A live de lançamento do segundo capítulo da série Efeitos da Pandemia sobre o Jornalismo do MediaTalks, o médico Dráuzio Varella externou inconformismo com as fake news online e perguntou: “Onde isso vai parar?”. O Reino Unido começa a dar a resposta, ao invocar o conceito de duty of care (dever de cuidar) para disciplinar as empresas digitais.

O anúncio de uma lei para regulamentar serviços que permitem postagem de conteúdo por usuários (feito na terça-feira, 15/12) é um passo concreto para obrigá-las a remover conteúdo ofensivo de suas plataformas. A Online Harm Bill entra em vigor em 2021 e inclui medidas duras, como multas de até 10% do faturamento global ou £18 milhões (o que for mais alto) para as empresas que não seguirem as regras.

Em um lance perfeito para assegurar apoio popular à lei, o Governo elegeu como alvo principal as crianças. Todo o plano é baseado na intenção de impedir que sejam expostas a informações associadas a suicídio, automutilação, pornografia, abuso sexual, discurso de ódio e terrorismo. O caso das adolescentes britânicas que fugiram do país rumo à Síria para se casarem com terroristas − as Isis Brides − é um exemplo de aliciamento de jovens pelo terror.

A lei dará ao Governo até o poder de bloquear o acesso de serviços no país, embora não esteja claro o mecanismo tecnológico para isso. As empresas foram divididas em duas categorias, com graus de responsabilidade diferentes. Os da categoria 1, onde estarão Facebook, Instagram, Twitter e TikTok, são mais elevados.

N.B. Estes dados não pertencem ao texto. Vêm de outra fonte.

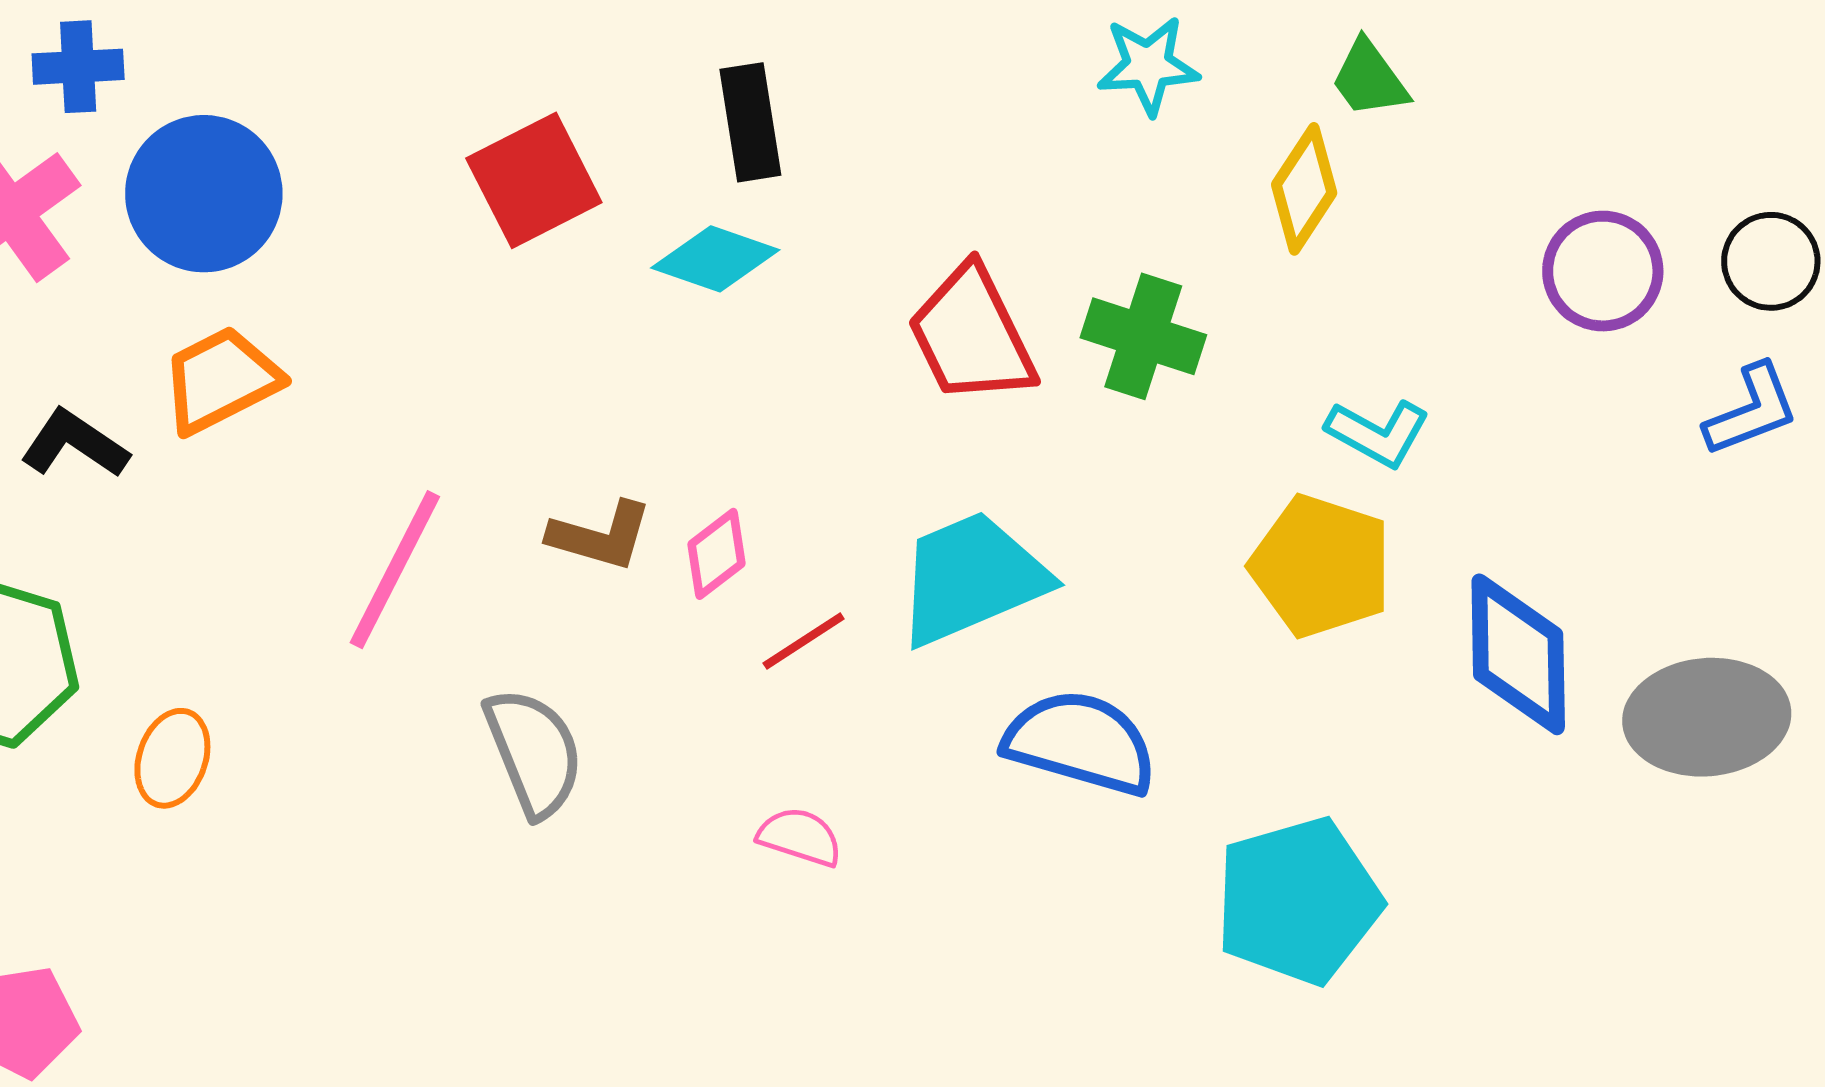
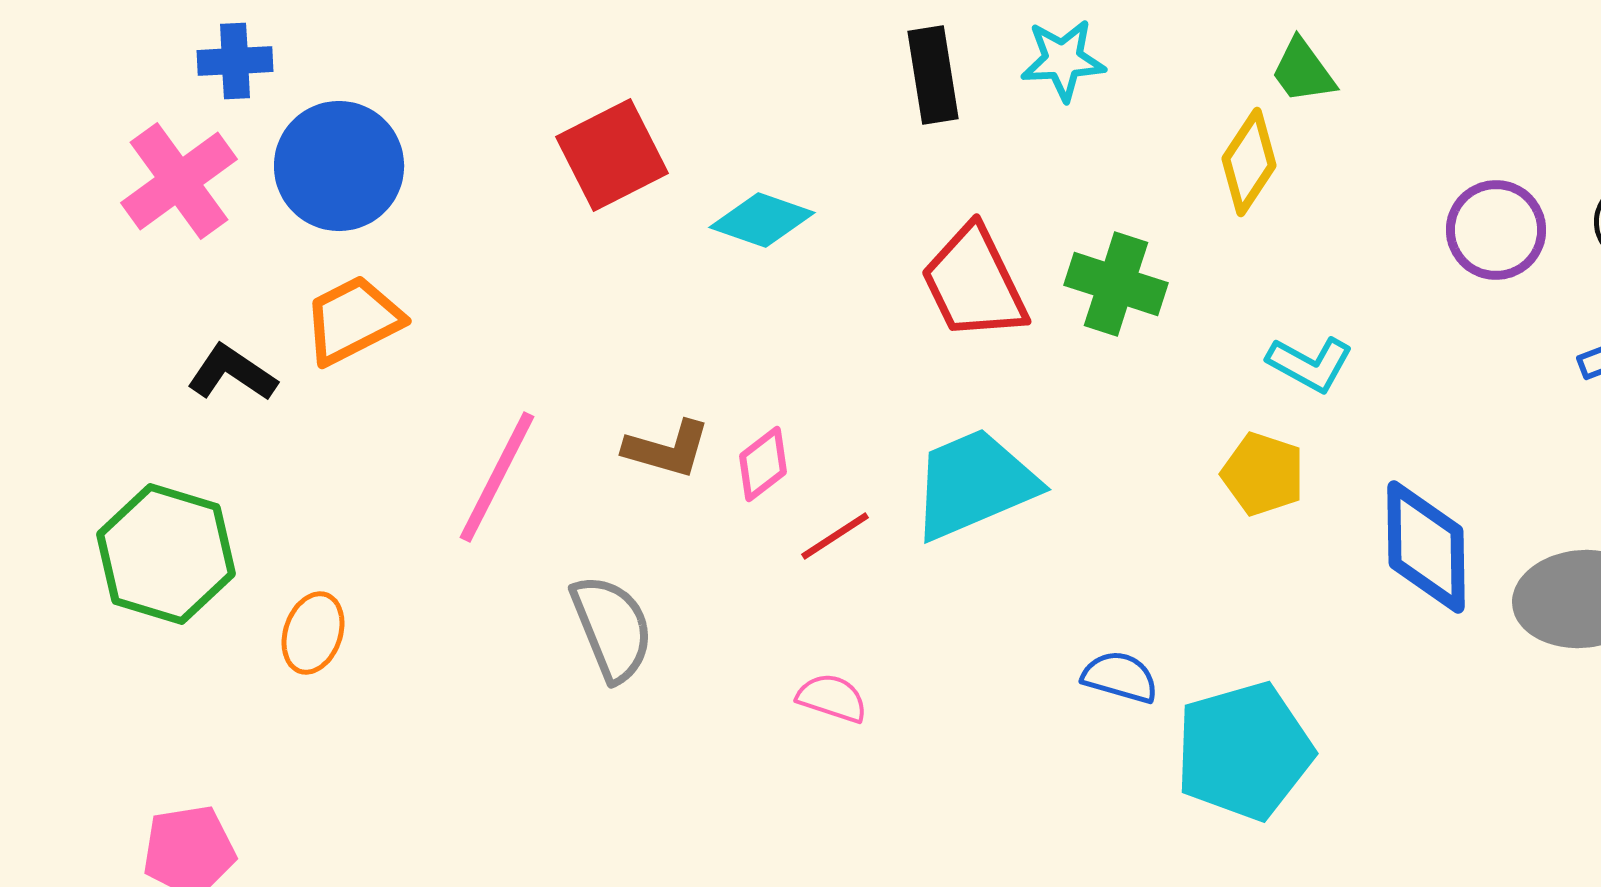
cyan star: (1148, 65) -> (1063, 60), moved
black rectangle: (750, 122) -> (933, 75), moved
yellow pentagon: (1321, 566) -> (1263, 474), size x0.7
blue semicircle: (1080, 743) -> (1120, 677), moved, size x0.6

Redes sociais, aplicativos de namoro, buscadores, plataformas de compartilhamento de vídeo, serviços de mensagem públicos e privados e até jogos interativos serão regulados. E-mails ficaram de fora. Sob o argumento de proteção à liberdade de expressão, as regras não se estendem às seções de artigos e comentários em sites jornalísticos.

Uma vitória para o Daily Telegraph

Apesar de anunciado quando as fake news assustam ainda mais pelo impacto sobre o controle do coronavírus, o plano não é novo. Ele ganhou impulso sobretudo depois de a adolescente Molly Russel ter tirado a própria vida após ver conteúdo sobre suicídio nas redes, em 2017.

O pai da jovem virou um ativista da causa. O Daily Telegraph empreendeu uma campanha para pressionar o governo a impedir a exposição de crianças a informações nocivas. Em abril de 2019 foi publicada uma consulta pública que deu origem ao projeto de lei, a ser validado no Parlamento.

O jornal comemorou a vitória, exemplo do chamado jornalismo de campanha, comum no Reino Unido. E foi agraciado por Oliver Dowden, secretário de Mídia, com um simpático artigo assinado no dia do anúncio. ”Elogio o The Telegraph por ser um dos primeiros defensores da necessidade de novas leis”, escreveu o secretário.

 

Criminalização de gestores não foi contemplada

Como seria de se esperar em uma iniciativa que envolve tantos interesses, as críticas começaram logo que a lei foi anunciada. Ativistas questionaram a ausência da responsabilização criminal dos gestores das plataformas. Isso não parece ser sinal, no entanto, de bondade do governo para com as gigantes de tecnologia.

Há duas semanas, como mostramos no MediaTalks, o Reino Unido havia anunciado a criação da Unidade de Mercados Digitais (DMU), um órgão regulador dentro da poderosa CMA, a agência de controle de competição do país, dedicado a reequilibrar a relação comercial entre plataformas e empresas jornalísticas para garantir a sustentabilidade do setor.

Parece um plano bem orquestrado. Enquanto a DMU delibera sobre questões comerciais, as ações ligadas ao conteúdo determinadas pela nova lei ficam nas mãos do Ofcom, órgão regulador das telecomunicações e emissoras de TV e rádio, que já detém experiência no tema. E exibe no currículo um histórico recente de sanções a emissoras que veicularam entrevistas com teóricos da conspiração na crise do coronavírus.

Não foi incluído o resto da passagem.